Vous avez un frère jumeau, Marco, votre double parfait ! Est-ce amusant, perturbant, intéressant… ?

Tout cela à fois… Marco n’est pas du tout mon double parfait… heureusement pour lui ! Ni physiquement ni psychiquement. C’est bien normal. La gémellité est un apprentissage comportemental qui se différencie somme toute assez peu de l’apprentissage de la fraternité ou de la sororité. Je n’ai d’ailleurs, au bout de soixante ans, pas encore cerné les vraies différences… Ce que je vis, c’est le degré de proximité cellulaire opérant depuis notre vie intra-utérine qui raccourcit singulièrement et définitivement la distance communicationnelle. Il en découle une évidente fluidité dans l’émission et la réception de tous les signaux. C’est un atout majeur dans la compréhension, qui peut se révéler un facteur de stress en cas d’incompréhension. Il y a lieu aussi d’assumer le phénomène bien connu d’autonomie de la bulle gémellaire par rapport à tout contexte extérieur. Les jumeaux étant capables de se suffire l’un l’autre et de s’exclure ainsi du monde des autres. Ce processus n’est pas toujours volontaire, bien au contraire. De ce fait cette attitude endémique peut aussi représenter un handicap au bon développement d’un comportement social. Bref, il faudrait éviter de mythifier la gémellité ou d’en encourager une vision par trop phénoménale qui l’entourerait d’une aura exceptionnelle. C’est aussi passionnant et délicat à vivre que tout autre rapport humain. D’autant que l’entourage familial dans lequel il se développe est par définition un contexte névralgique…

En 1981, vous obtenez le Premier Prix dans la classe de Claude Etienne, une figure incontournable du théâtre belge ! Que retenez-vous de cette expérience ?

Claude Etienne a été un maître pour des générations d’artistes de la scène. J’ai eu la chance d’être son disciple. Inoubliables leçons de vie que les siennes. Je retiendrai pour toujours sa passion immodérée pour l’éthique de notre métier. Son étude des personnes. Son don inné de la transmission et sa personnalité tout simplement impressionnante. J’ai eu la chance, comme d’autres, d’être apprécié humainement et professionnellement par Claude. Cela impliquait un respect réciproque accru et un exercice d’élégance morale supplémentaire.

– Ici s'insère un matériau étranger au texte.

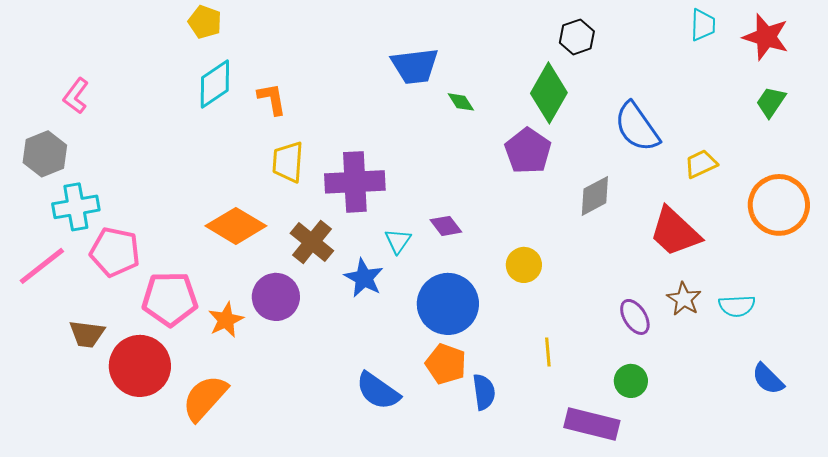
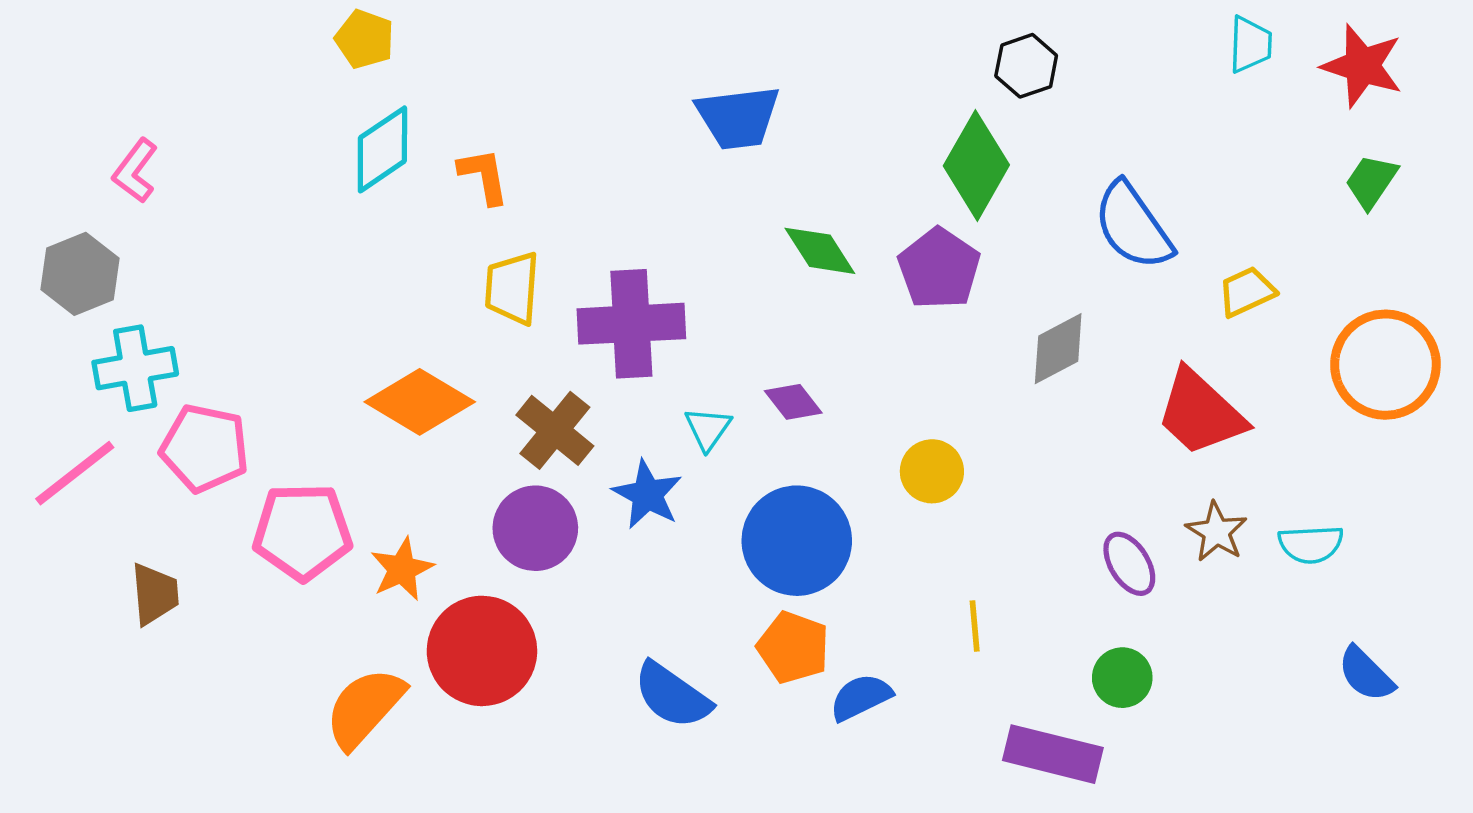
green diamond: (461, 102) -> (820, 251), moved, size x1.5
purple circle: (276, 297) -> (535, 528), moved
brown trapezoid: (87, 334) -> (155, 594), turned -102
red circle: (140, 366) -> (482, 651), moved
blue semicircle: (484, 392) -> (861, 697), turned -108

Une sorte de pacte tacite dans lequel nous nous faisions un devoir de ne jamais nous décevoir l’un autre ni d’être pris en défaut suite à un comportement ou à une attitude déplacée. Bernard De Coster, maître et ami éternel, disciple de Claude, mon aîné, jouissait d’une affection tout à fait particulière auprès de Claude. J’ai été son élève autant que celui de Claude, la complicité qui me liait à Bernard a beaucoup contribué à favoriser l’empathie vis-à-vis de Claude. Notre relation triangulaire professionnelle et amicale nous a permis de réaliser des projets aussi ambitieux que réussis, ne citons que Conversations avec Jorge-Luis Borges à l’occasion de son 80ème anniversaire qui est un spectacle fondamental à mes yeux et porteur d’une charge émotionnelle inaltérable puisqu’il restera à jamais le dernier auquel Claude et Bernard auront travaillé en m’offrant le meilleur de leur talents cumulés.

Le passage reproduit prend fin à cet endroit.